A Sarai le habría gustado protestar, decir que no sentía nada semejante sino, más bien, el peso del tiempo inmóvil y el incansable deseo de parir. Habría querido decir que semejantes pensamientos eran sólo la imaginación del hombre, que el dios de Abram no había anunciado ni prometido nada semejante, sólo un pueblo y una simiente fértil. Sin embargo, su esposo, con ardor, la redujo al silencio: la cubrió de caricias y obtuvo otra vez, de ella, el placer que lo colmaba.

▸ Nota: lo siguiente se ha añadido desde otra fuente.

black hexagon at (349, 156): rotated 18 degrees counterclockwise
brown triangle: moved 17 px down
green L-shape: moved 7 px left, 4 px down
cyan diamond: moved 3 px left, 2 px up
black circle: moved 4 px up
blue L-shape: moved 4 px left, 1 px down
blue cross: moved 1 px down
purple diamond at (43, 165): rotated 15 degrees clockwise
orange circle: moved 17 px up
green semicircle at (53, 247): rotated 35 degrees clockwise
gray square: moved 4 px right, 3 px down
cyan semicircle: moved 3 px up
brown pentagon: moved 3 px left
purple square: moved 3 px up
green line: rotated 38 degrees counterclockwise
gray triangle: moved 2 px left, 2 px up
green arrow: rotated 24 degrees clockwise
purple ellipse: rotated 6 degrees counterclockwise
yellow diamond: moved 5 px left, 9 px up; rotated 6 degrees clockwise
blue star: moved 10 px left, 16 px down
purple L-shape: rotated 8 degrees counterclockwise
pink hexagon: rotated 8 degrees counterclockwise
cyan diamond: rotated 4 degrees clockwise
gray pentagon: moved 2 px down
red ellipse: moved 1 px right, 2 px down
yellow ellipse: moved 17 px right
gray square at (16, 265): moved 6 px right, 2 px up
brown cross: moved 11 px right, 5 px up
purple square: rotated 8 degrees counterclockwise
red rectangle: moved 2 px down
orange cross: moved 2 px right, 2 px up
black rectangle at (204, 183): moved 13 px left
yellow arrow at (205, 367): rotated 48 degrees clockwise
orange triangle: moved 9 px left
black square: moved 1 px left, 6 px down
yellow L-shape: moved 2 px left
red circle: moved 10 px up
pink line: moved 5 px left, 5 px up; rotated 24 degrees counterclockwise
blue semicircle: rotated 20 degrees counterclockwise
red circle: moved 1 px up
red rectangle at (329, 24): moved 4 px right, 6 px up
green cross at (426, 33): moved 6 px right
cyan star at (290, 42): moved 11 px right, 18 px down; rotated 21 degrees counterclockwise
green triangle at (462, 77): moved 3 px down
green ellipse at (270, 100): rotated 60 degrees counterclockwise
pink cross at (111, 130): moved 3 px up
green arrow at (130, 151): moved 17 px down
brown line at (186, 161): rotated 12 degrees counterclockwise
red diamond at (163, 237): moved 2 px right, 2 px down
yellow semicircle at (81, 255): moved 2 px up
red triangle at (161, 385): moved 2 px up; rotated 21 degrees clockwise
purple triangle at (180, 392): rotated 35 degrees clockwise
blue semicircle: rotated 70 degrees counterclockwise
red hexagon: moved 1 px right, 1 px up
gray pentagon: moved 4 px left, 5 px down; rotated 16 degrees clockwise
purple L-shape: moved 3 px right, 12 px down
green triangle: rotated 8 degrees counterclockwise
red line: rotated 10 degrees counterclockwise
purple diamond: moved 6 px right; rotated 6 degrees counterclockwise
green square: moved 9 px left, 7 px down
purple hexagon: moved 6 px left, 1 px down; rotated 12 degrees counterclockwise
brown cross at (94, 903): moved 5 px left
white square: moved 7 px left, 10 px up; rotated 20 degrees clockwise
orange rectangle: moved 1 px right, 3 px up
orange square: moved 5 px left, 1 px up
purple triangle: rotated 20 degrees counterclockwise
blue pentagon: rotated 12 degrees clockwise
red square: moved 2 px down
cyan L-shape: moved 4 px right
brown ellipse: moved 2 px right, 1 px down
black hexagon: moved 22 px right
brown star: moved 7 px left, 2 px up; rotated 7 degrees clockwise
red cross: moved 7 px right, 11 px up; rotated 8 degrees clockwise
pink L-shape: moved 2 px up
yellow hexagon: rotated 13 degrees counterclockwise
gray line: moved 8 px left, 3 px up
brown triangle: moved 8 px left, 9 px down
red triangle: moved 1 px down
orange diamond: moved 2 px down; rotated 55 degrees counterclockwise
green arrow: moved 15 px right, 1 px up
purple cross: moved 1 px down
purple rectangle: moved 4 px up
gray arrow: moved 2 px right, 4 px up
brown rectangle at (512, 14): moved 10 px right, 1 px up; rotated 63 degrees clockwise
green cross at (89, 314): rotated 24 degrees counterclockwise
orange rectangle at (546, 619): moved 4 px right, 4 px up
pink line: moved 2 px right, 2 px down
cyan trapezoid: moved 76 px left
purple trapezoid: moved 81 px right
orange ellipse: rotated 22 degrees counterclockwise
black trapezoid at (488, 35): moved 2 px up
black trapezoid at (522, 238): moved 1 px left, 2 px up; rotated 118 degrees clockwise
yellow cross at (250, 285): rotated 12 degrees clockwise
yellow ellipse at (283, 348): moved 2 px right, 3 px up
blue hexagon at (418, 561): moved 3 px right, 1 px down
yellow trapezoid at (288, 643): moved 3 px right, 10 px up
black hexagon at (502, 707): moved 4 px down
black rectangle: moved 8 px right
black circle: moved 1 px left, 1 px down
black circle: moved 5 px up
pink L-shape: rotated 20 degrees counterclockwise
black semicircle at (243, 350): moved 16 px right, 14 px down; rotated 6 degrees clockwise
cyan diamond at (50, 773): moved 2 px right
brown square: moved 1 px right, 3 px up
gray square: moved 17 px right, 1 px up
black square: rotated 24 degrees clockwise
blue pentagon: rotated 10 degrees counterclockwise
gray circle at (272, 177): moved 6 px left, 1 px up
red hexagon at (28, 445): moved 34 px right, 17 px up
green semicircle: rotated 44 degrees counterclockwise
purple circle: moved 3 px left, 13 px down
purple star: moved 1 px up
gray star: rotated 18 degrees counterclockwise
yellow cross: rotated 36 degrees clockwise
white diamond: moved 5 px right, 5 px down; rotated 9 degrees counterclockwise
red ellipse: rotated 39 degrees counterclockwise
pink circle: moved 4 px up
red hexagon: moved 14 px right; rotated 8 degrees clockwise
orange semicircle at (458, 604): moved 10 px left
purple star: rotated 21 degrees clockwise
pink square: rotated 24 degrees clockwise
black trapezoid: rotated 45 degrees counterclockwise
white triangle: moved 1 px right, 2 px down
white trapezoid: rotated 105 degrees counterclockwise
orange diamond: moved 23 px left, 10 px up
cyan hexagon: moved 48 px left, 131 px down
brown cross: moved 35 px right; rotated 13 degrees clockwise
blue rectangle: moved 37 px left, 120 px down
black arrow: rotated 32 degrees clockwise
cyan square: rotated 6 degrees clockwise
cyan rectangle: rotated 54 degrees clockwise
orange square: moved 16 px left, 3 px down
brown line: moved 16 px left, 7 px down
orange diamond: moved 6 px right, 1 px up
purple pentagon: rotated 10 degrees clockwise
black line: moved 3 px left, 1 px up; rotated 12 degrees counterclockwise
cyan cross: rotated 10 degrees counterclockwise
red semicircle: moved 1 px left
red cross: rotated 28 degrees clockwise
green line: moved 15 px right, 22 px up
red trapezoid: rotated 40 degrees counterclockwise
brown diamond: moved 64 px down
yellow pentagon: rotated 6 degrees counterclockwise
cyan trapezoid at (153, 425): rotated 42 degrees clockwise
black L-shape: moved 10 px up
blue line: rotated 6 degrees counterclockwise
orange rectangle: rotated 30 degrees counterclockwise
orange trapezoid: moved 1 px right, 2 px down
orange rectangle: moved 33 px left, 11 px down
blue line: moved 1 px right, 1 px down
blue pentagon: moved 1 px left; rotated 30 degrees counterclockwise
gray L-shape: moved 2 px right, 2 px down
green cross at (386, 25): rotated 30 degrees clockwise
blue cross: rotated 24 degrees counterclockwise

Más tarde, en la oscuridad, con el aliento del sueño de Abram en su hombro, la tristeza invadió a Sarai. Se mordió los labios y apretó los párpados para que no brotaran las lágrimas.

¡Ella hubiera preferido que su vientre se redondeara y su rostro se llenara de arrugas! ¿De qué le servía esa belleza seca como un pastizal agrietado? ¿Cómo podía preferirse una belleza estéril al grito de la vida y a la risa de un niño? Asaltada por preguntas cada vez más dolorosas, llena de cólera y de temor, no pudo conciliar el sueño.

Por primera vez desde su salida de Jarán, a Sarai la asaltó una violenta duda: ¿Y si Abram se equivocaba? ¿Y si le engañaba el deseo de amar a su dios y de realizar grandes cosas? Tal vez, creyendo oír a un dios invisible e impalpable, sucumbía a su propia imaginación y a los manejos de un demonio. Pues, en realidad, ¿qué valía el poder de un dios incapaz de hacer que corriera por sus muslos la sangre de las esposas?